Proposed method produced promising segmentation and RECIST score measurements in current bone tumor dataset and might be useful as decision-support-tool for response evaluation in other tumors.
在肿瘤治疗计划中,RECIST(实体瘤反应评估标准)测量的准确性和一致性至关重要。手动 RECIST 测量既繁琐又容易出错,且具有操作者主观性。本研究旨在开发一种全自动的肿瘤分割和 RECIST 评分估计系统,以实现合理的准确性、一致性和速度。
使用 1.5T MRI 扫描仪在接受新辅助化疗之前(基线)和之后,对 40 名患有骨肉瘤的患者(N=40;男:女=30:10;年龄=17.7±5.9 岁)进行扩散加权成像(DWI)扫描。分别采用 Simple-linear-iterative-clustering Superpixels(SLIC-S)和 Fuzzy-c-means-clustering(FCM)对 3D 肿瘤体积进行分割。通过连通分量分析来识别具有最大肿瘤负荷的图像切片(最大负荷切片号 Max-burden-sliceno)并测量肿瘤大小(肿瘤直径 cm 和肿瘤体积 cc)。使用 RECIST1.1 和容积反应标准对各时间点的肿瘤大小进行相对百分比变化评分。通过 Dice 系数(DC)、Jaccard 指数(JI)、精度(P)和召回率(R)来评估分割准确性。比较分割肿瘤掩模和真实肿瘤掩模的表观扩散系数(ADC)、肿瘤直径、最大负荷切片号和肿瘤体积,采用配对 t 检验(p<0.05)、皮尔逊相关系数(PCC)和 Bland-Altman 图进行评估。评估自动 RECIST1.1 和容积反应评分方法的错误分类误差率(MER)。

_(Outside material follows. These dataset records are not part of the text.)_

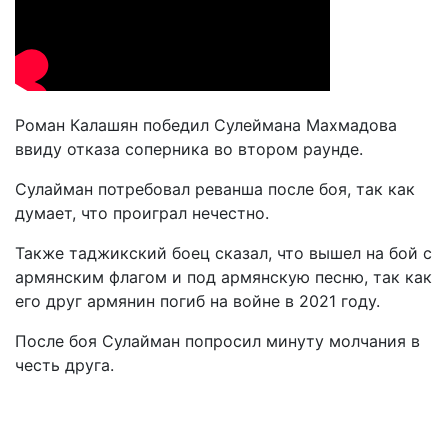
Роман Калашян победил Сулеймана Махмадова
ввиду отказа соперника во втором раунде.
Сулайман потребовал реванша после боя, так как
думает, что проиграл нечестно.
Также таджикский боец сказал, что вышел на бой с
армянским флагом и под армянскую песню, так как
его друг армянин погиб на войне в 2021 году.
После боя Сулайман попросил минуту молчания в
честь друга.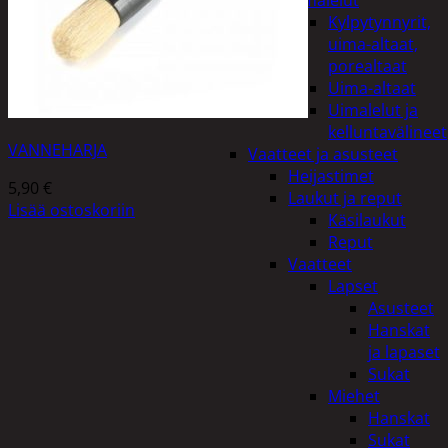
uimalelut
Kylpytynnyrit,
uima-altaat,
porealtaat
Uima-altaat
Uimalelut ja
kelluntavälineet
VANNEHARJA
Vaatteet ja asusteet
Heijastimet
5,90
€
Laukut ja reput
Lisää ostoskoriin
Käsilaukut
Reput
Vaatteet
Lapset
Asusteet
Hanskat
ja lapaset
Sukat
Miehet
Hanskat
Sukat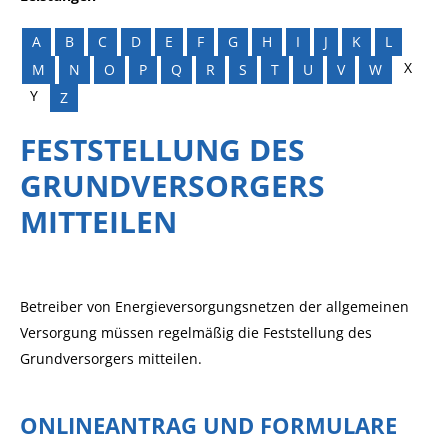
A
B
C
D
E
F
G
H
I
J
K
L
X
M
N
O
P
Q
R
S
T
U
V
W
Y
Z
FESTSTELLUNG DES
GRUNDVERSORGERS
MITTEILEN
Betreiber von Energieversorgungsnetzen der allgemeinen
Versorgung müssen regelmäßig die Feststellung des
Grundversorgers mitteilen.
ONLINEANTRAG UND FORMULARE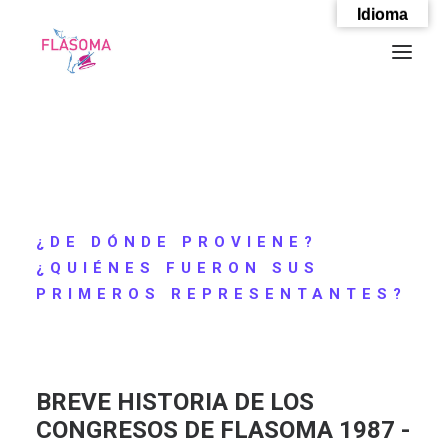
Idioma
¿DE DÓNDE PROVIENE?
¿QUIÉNES FUERON SUS
PRIMEROS REPRESENTANTES?
SEARCH
BREVE HISTORIA DE LOS
CONGRESOS DE
FLASOMA 1987 -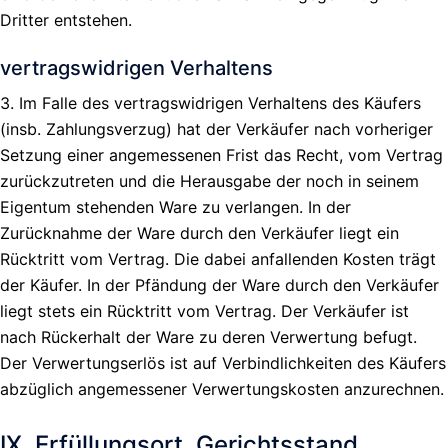
Dritter entstehen.
vertragswidrigen Verhaltens
3. Im Falle des vertragswidrigen Verhaltens des Käufers
(insb. Zahlungsverzug) hat der Verkäufer nach vorheriger
Setzung einer angemessenen Frist das Recht, vom Vertrag
zurückzutreten und die Herausgabe der noch in seinem
Eigentum stehenden Ware zu verlangen. In der
Zurücknahme der Ware durch den Verkäufer liegt ein
Rücktritt vom Vertrag. Die dabei anfallenden Kosten trägt
der Käufer. In der Pfändung der Ware durch den Verkäufer
liegt stets ein Rücktritt vom Vertrag. Der Verkäufer ist
nach Rückerhalt der Ware zu deren Verwertung befugt.
Der Verwertungserlös ist auf Verbindlichkeiten des Käufers
abzüglich angemessener Verwertungskosten anzurechnen.
IX. Erfüllungsort, Gerichtsstand,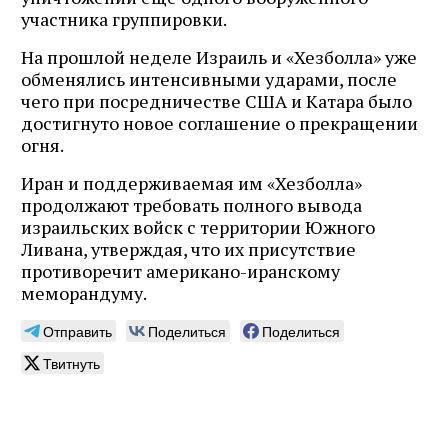
участника группировки.
На прошлой неделе Израиль и «Хезболла» уже
обменялись интенсивными ударами, после
чего при посредничестве США и Катара было
достигнуто новое соглашение о прекращении
огня.
Иран и поддерживаемая им «Хезболла»
продолжают требовать полного вывода
израильских войск с территории Южного
Ливана, утверждая, что их присутствие
противоречит американо-иранскому
меморандуму.
Отправить
Поделиться
Поделиться
Твитнуть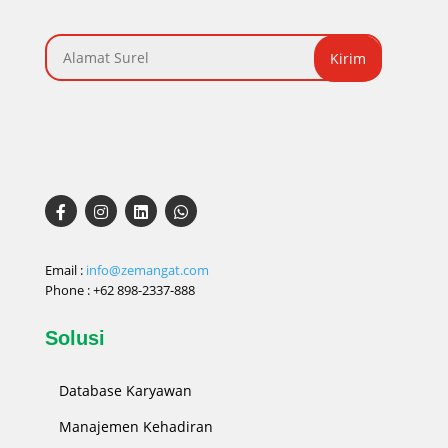
Kirim
Email :
info@zemangat.com
Phone :
+62 898-2337-888
Solusi
Database Karyawan
Manajemen Kehadiran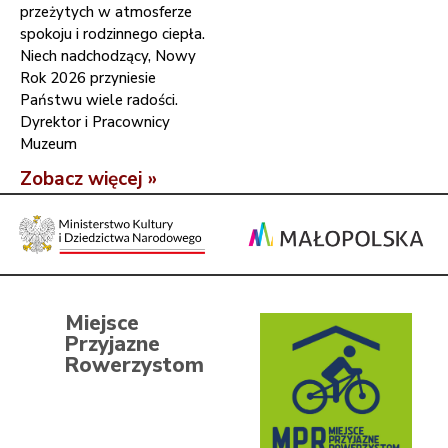
przeżytych w atmosferze
spokoju i rodzinnego ciepła.
Niech nadchodzący, Nowy
Rok 2026 przyniesie
Państwu wiele radości.
Dyrektor i Pracownicy
Muzeum
Zobacz więcej »
Miejsce
Przyjazne
Rowerzystom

自动 SLIC-S 和 FCM 产生了令人满意的肿瘤分割(DC:70-83%;JI:55-72%;P:64-85%;R:73-83%),并在估计 ADC(p>0.05;PCC=0.84-0.89)、肿瘤直径(p>0.05;PCC=0.90-0.95;偏差=0.3-2.41)、最大负荷切片号(p>0.05;PCC=0.87-0.96)和肿瘤体积(p>0.05;PCC=0.89-0.94;偏差=15.19-131.81)时,与真实测量值具有极好的相关性。SLIC-S 和 FCM 的 MER 对于 RECIST1.1(15-18%)和容积反应(18-20%)评分是可比的,评估时间分别为每个患者 2-3 秒和 4-6 秒。
在当前骨肿瘤数据集的研究中,该方法产生了有前途的分割和 RECIST 评分测量结果,并且可能成为其他肿瘤反应评估的决策支持工具。